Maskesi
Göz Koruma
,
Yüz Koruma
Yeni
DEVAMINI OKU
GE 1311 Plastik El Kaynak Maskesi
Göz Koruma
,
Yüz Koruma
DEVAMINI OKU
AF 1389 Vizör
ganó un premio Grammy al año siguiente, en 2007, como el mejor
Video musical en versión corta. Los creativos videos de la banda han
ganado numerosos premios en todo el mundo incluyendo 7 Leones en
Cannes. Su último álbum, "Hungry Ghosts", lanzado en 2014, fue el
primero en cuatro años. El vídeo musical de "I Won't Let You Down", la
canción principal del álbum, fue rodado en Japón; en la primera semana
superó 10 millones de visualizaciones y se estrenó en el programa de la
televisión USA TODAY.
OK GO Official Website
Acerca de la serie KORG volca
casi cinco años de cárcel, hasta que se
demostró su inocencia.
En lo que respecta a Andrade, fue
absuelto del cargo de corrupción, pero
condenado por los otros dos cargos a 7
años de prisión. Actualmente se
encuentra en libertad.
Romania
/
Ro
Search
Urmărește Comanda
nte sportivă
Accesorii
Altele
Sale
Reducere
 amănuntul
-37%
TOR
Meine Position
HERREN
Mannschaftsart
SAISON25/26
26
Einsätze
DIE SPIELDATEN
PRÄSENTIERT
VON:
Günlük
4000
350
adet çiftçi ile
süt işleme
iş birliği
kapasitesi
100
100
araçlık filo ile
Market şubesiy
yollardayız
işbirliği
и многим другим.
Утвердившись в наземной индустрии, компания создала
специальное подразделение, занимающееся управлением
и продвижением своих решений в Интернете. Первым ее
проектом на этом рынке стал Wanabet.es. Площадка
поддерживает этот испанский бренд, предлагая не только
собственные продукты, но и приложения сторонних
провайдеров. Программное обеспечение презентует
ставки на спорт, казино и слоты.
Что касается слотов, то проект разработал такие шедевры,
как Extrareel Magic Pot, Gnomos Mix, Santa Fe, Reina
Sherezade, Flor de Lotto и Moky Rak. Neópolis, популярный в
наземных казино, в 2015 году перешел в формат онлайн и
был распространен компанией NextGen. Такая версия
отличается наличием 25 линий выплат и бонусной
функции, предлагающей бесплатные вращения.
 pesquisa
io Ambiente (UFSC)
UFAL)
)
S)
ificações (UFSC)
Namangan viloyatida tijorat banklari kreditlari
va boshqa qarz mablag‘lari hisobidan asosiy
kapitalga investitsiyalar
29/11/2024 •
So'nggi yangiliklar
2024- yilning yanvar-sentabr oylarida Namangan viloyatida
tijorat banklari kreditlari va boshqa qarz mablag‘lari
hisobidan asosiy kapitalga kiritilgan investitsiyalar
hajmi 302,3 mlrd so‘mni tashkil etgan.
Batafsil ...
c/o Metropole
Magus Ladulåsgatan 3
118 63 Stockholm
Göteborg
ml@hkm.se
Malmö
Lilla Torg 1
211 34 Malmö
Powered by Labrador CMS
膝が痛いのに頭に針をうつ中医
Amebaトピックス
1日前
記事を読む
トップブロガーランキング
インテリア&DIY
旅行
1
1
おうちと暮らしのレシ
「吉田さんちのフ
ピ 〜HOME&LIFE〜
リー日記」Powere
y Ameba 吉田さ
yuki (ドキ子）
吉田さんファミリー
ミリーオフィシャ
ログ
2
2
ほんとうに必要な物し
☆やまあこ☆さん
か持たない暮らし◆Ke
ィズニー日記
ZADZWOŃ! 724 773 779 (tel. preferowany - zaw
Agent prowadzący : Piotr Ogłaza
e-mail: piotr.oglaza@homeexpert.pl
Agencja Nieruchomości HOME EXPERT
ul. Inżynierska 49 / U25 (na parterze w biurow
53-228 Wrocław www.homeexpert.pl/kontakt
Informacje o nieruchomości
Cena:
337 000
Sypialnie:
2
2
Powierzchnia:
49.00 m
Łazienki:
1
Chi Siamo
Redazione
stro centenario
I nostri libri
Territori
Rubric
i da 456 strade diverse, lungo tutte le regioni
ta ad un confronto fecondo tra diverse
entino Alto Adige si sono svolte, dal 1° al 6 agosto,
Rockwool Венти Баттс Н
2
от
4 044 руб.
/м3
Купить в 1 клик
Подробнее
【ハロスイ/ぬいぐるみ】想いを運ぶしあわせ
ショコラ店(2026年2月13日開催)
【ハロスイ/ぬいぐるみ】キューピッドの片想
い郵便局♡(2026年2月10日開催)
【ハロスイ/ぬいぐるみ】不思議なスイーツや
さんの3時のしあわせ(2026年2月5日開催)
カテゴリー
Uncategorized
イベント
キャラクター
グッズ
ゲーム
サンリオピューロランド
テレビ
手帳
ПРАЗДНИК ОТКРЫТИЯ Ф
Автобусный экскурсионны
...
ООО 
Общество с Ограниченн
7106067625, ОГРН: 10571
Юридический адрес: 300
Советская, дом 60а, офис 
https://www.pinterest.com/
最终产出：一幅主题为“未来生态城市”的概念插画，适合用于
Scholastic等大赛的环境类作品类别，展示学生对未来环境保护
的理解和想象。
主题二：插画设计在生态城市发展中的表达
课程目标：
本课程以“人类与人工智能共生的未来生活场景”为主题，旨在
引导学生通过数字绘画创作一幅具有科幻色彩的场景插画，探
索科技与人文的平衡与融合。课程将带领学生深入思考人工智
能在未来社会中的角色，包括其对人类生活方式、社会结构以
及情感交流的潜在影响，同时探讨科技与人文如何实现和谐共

★ ★ ★

WORK REQUIRED: Beginning with the first line above, could you copy every line exactly, up to and including the one with "tijorat banklari kreditlari va"?

EXERCISE OUTPUT:
Maskesi
Göz Koruma
,
Yüz Koruma
Yeni
DEVAMINI OKU
GE 1311 Plastik El Kaynak Maskesi
Göz Koruma
,
Yüz Koruma
DEVAMINI OKU
AF 1389 Vizör
ganó un premio Grammy al año siguiente, en 2007, como el mejor
Video musical en versión corta. Los creativos videos de la banda han
ganado numerosos premios en todo el mundo incluyendo 7 Leones en
Cannes. Su último álbum, "Hungry Ghosts", lanzado en 2014, fue el
primero en cuatro años. El vídeo musical de "I Won't Let You Down", la
canción principal del álbum, fue rodado en Japón; en la primera semana
superó 10 millones de visualizaciones y se estrenó en el programa de la
televisión USA TODAY.
OK GO Official Website
Acerca de la serie KORG volca
casi cinco años de cárcel, hasta que se
demostró su inocencia.
En lo que respecta a Andrade, fue
absuelto del cargo de corrupción, pero
condenado por los otros dos cargos a 7
años de prisión. Actualmente se
encuentra en libertad.
Romania
/
Ro
Search
Urmărește Comanda
nte sportivă
Accesorii
Altele
Sale
Reducere
 amănuntul
-37%
TOR
Meine Position
HERREN
Mannschaftsart
SAISON25/26
26
Einsätze
DIE SPIELDATEN
PRÄSENTIERT
VON:
Günlük
4000
350
adet çiftçi ile
süt işleme
iş birliği
kapasitesi
100
100
araçlık filo ile
Market şubesiy
yollardayız
işbirliği
и многим другим.
Утвердившись в наземной индустрии, компания создала
специальное подразделение, занимающееся управлением
и продвижением своих решений в Интернете. Первым ее
проектом на этом рынке стал Wanabet.es. Площадка
поддерживает этот испанский бренд, предлагая не только
собственные продукты, но и приложения сторонних
провайдеров. Программное обеспечение презентует
ставки на спорт, казино и слоты.
Что касается слотов, то проект разработал такие шедевры,
как Extrareel Magic Pot, Gnomos Mix, Santa Fe, Reina
Sherezade, Flor de Lotto и Moky Rak. Neópolis, популярный в
наземных казино, в 2015 году перешел в формат онлайн и
был распространен компанией NextGen. Такая версия
отличается наличием 25 линий выплат и бонусной
функции, предлагающей бесплатные вращения.
 pesquisa
io Ambiente (UFSC)
UFAL)
)
S)
ificações (UFSC)
Namangan viloyatida tijorat banklari kreditlari
va boshqa qarz mablag‘lari hisobidan asosiy
kapitalga investitsiyalar
29/11/2024 •
So'nggi yangiliklar
2024- yilning yanvar-sentabr oylarida Namangan viloyatida
tijorat banklari kreditlari va boshqa qarz mablag‘lari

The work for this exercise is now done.